- _Task to carry out_:
Show each line of the entries below in which the word "руководитель" appears.

- _The data_:
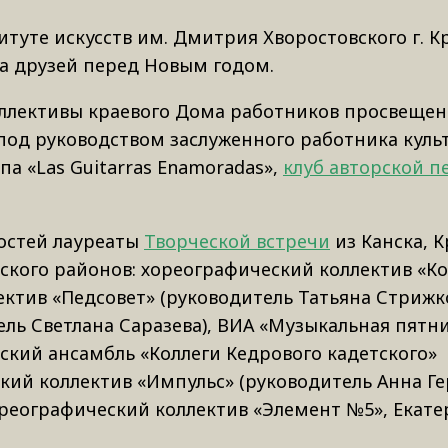
туте искусств им. Дмитрия Хворостовского г. К
а друзей перед Новым годом.
оллективы краевого Дома работников просвеще
под руководством заслуженного работника куль
а «Las Guitarras Enamoradas»,
клуб авторской п
остей лауреаты
Творческой встречи
из Канска, К
вского районов: хореографический коллектив «К
ектив «Педсовет» (руководитель Татьяна Стрижко
ель Светлана Саразева), ВИА «Музыкальная пятн
ский ансамбль «Коллеги Кедрового кадетского»
кий коллектив «Импульс» (руководитель Анна Ге
реографический коллектив «Элемент №5», Екате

- _Result of this task_:
ектив «Педсовет» (руководитель Татьяна Стрижко
кий коллектив «Импульс» (руководитель Анна Ге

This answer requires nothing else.